Is Hamlet confusing whores with poets? Because poets do unpack their hearts with words sometimes – and beautifully so sometimes, too.

It is curious that a writer has chosen to call someone who unpacks one’s heart with words a whore. Because, theoretically, that is what the writer is doing and the words, are, of course, the MOST valuable, the most precious thing that might emerge from a heart.

And, of course, it would be a writer who would feel the futility of unpacking with words more than anyone. We hate the things we love the most. That’s how I feel about theatre, certainly. And when I unpack my theatrical heart for people who don’t appreciate it, I often feel like a whore.

So: okay.
But also, “a stallion”? In other editions, they’ll edit it to be a “scullion.” How is the most macho of horses another word for a whore? Or is it a word for a John? Has Hamlet switched mid-metaphor?

Why, what an ass am I!

You know – normally I’d agree. I would stand up and be counted among the asses of America. But today I am finally tired of blaming myself. What if it’s not my fault there’s no place for my art in America? What if there’s nothing I can do to change the climate I live in?
What if I could lay the blame for the shitty culture I’m scrambling to make stuff in at someone else’s feet? Doesn’t mean I’m not still an ass. I’m an ass, sure. But it’s not my fault.

O, vengeance!

I just saw a rat scurry from under a van to a mini-van and in the direction of an ambulance. It is the middle of the day. And a rainy one no less. What is that rat doing on a busy city street in the middle of the day?
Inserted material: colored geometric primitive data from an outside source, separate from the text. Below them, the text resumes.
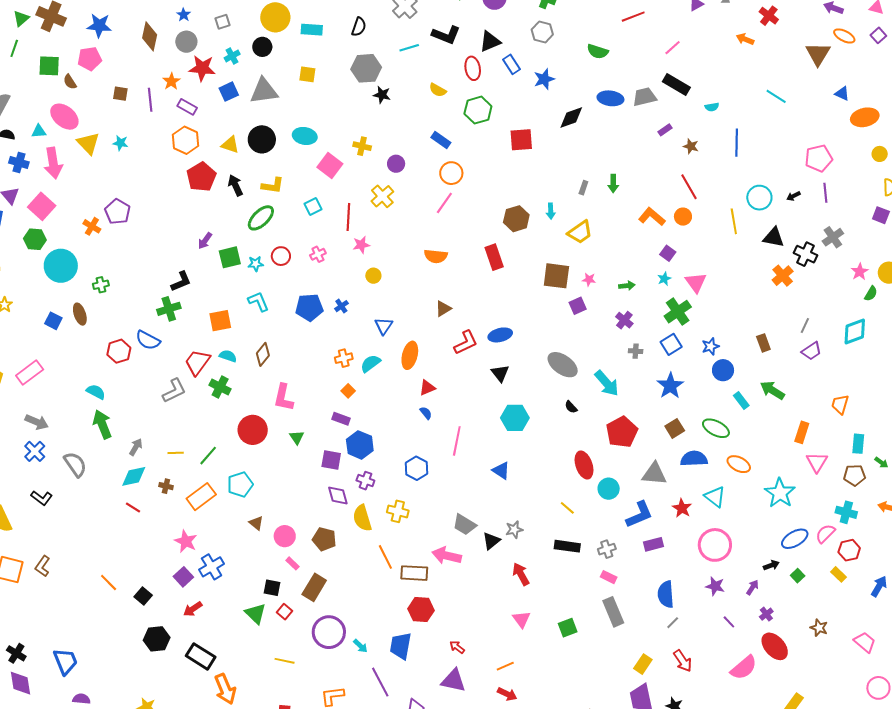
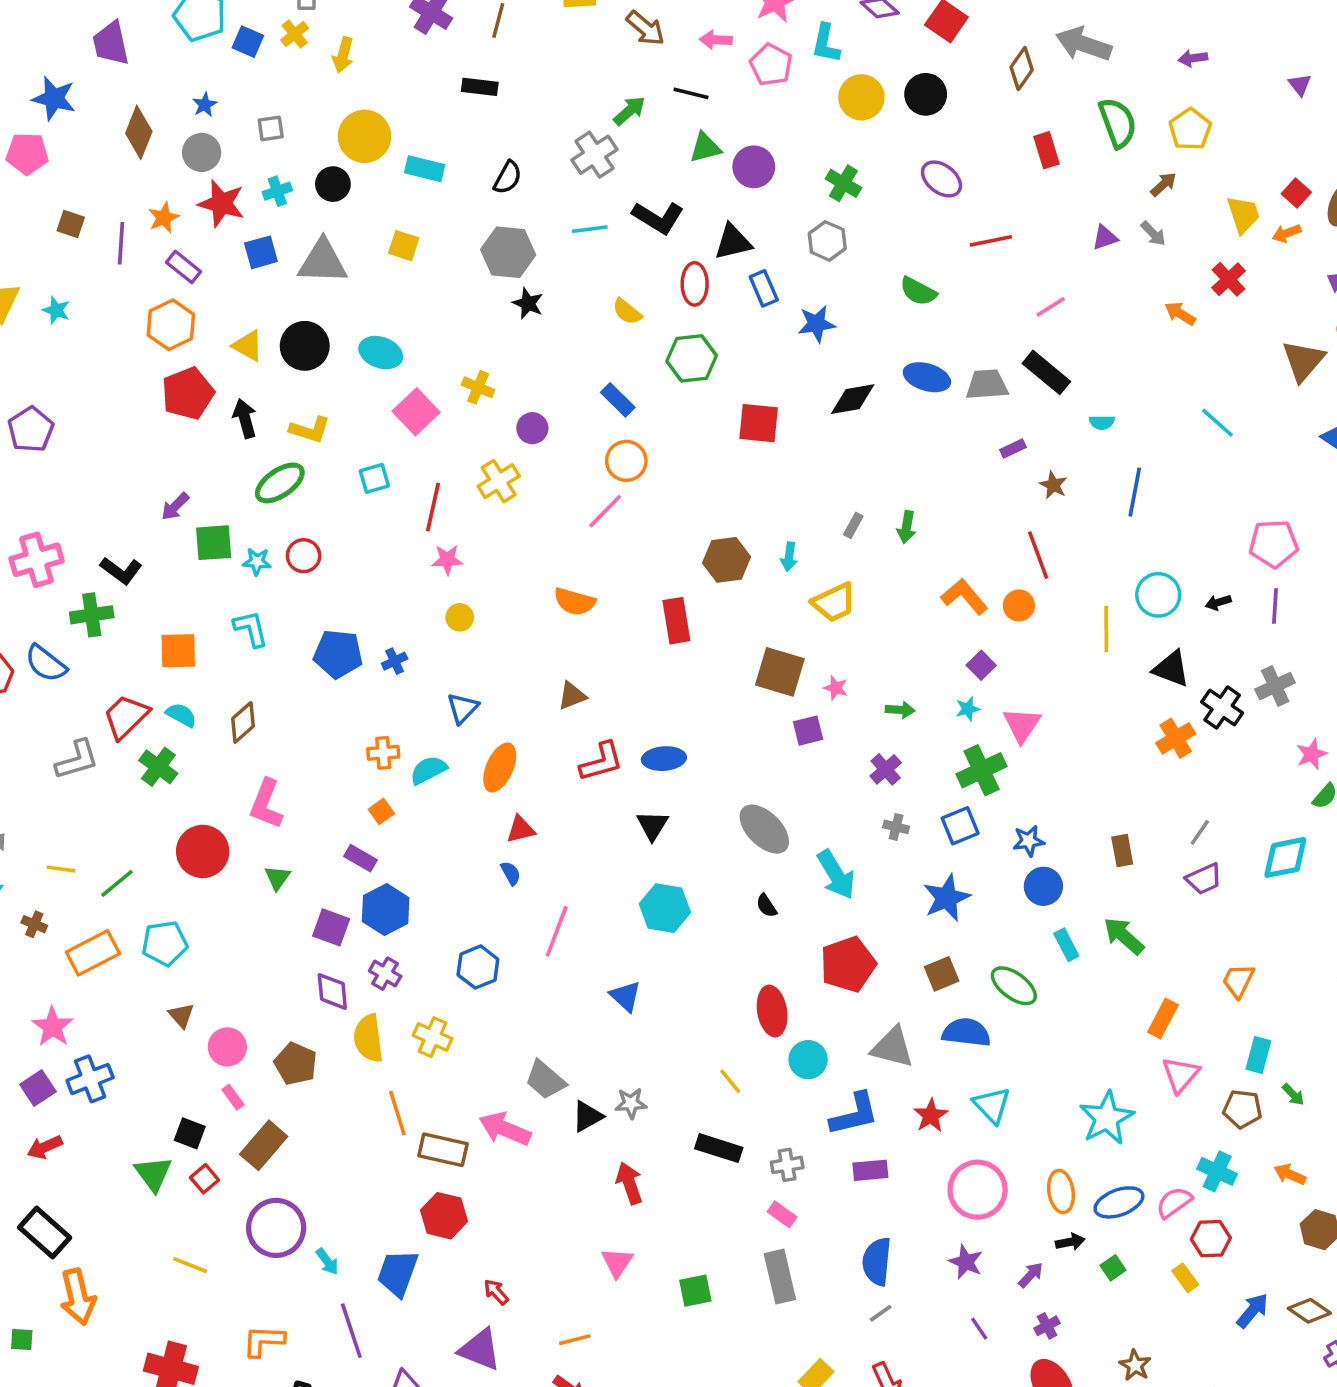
pink cross: (318, 254) -> (37, 560), moved, size x1.8
black L-shape: (181, 281) -> (121, 571), turned 50
orange ellipse: (739, 464) -> (1061, 1192), moved, turned 45

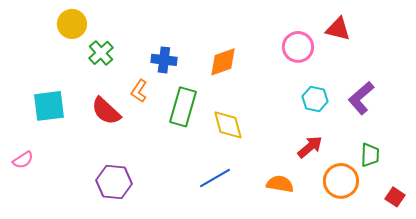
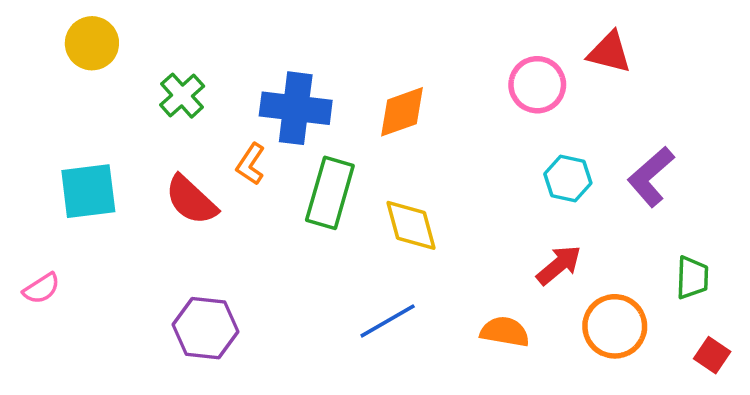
yellow circle: (72, 24) -> (92, 43), moved
blue cross: (164, 60) -> (296, 108), size x1.5
green trapezoid: (370, 155) -> (692, 278), moved

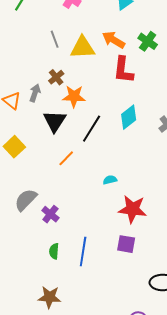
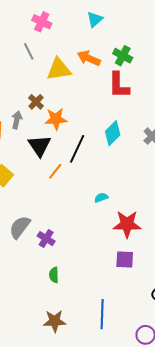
gray line: (55, 39) -> (29, 51), moved
red L-shape: (123, 70) -> (119, 85), moved
orange line: (66, 158) -> (55, 171), moved
blue line: (83, 252) -> (102, 314), moved

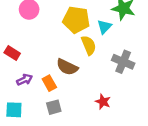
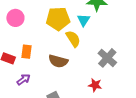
gray cross: (123, 62) -> (107, 58), moved, turned 30
orange rectangle: (49, 83) -> (27, 52), moved, turned 48

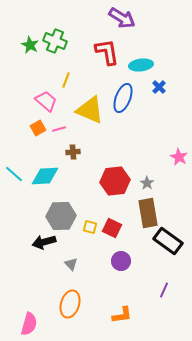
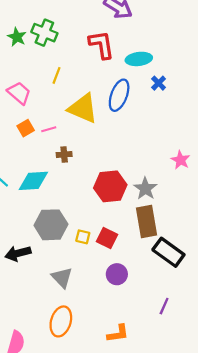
pink trapezoid: (46, 101) -> (19, 93), moved
gray star: (147, 183) -> (145, 189), size x1.5
black arrow: (44, 242) -> (18, 253), moved
gray triangle: (71, 264) -> (62, 278), size x1.5

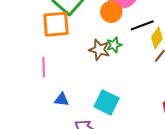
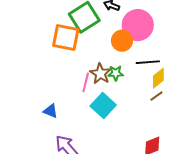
pink line: (44, 67) -> (86, 82), moved
cyan square: (107, 102) -> (103, 105), moved

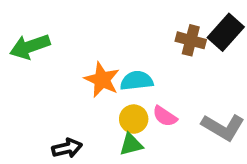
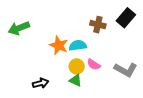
brown cross: (191, 40) -> (98, 25), moved
green triangle: (131, 145) -> (76, 80), turned 40

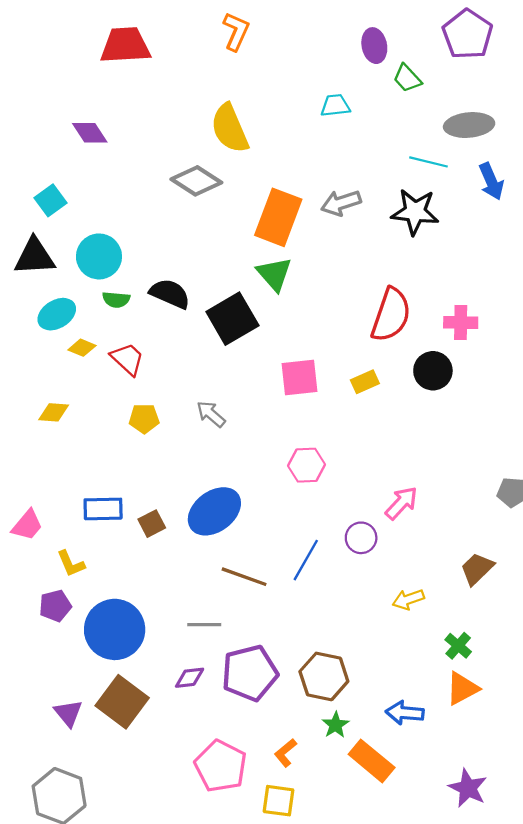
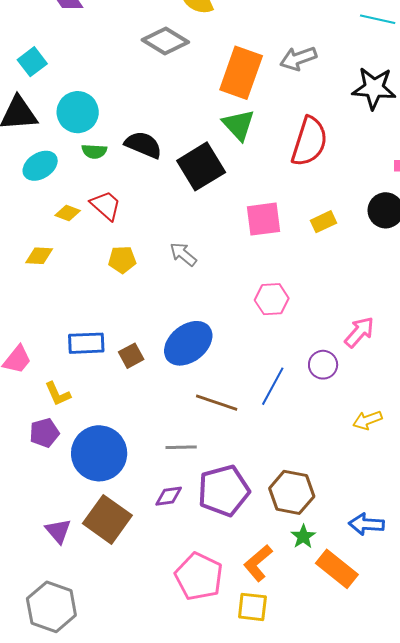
black star: (415, 212) -> (374, 88), moved
red semicircle: (391, 315) -> (309, 142), moved
yellow diamond: (82, 348) -> (68, 213), moved
orange L-shape: (285, 753) -> (258, 563), size x1.4

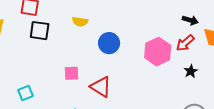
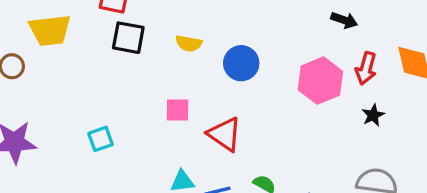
black arrow: (190, 20) -> (344, 20), moved
yellow semicircle: (80, 22) -> (189, 43), moved
red arrow: (185, 43) -> (366, 68), turned -36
I don’t hate many people. I couldn’t think of anyone I wished vengeance on. The wrongs I’ve had done to me are such that vengeance would be overkill. I might get some schadenfreudic pleasure at some folks’ misfortune. I might really enjoy witnessing one or two people’s come-uppance. I have to confess, while I wouldn’t wish it on them (or would I?,) I might get a tiny bit of satisfaction.

And that rat running up the road right now has never done anything to me. But because rats scare me, I wouldn’t say no to a little bit of vengeance, you know, from someone with more fire than I.

But maybe, you know, that rat is running up the road for his own vengeance. That ambulance ahead perhaps ran over his brother and he’s risking the diurnal spirits to go and chew on its tires.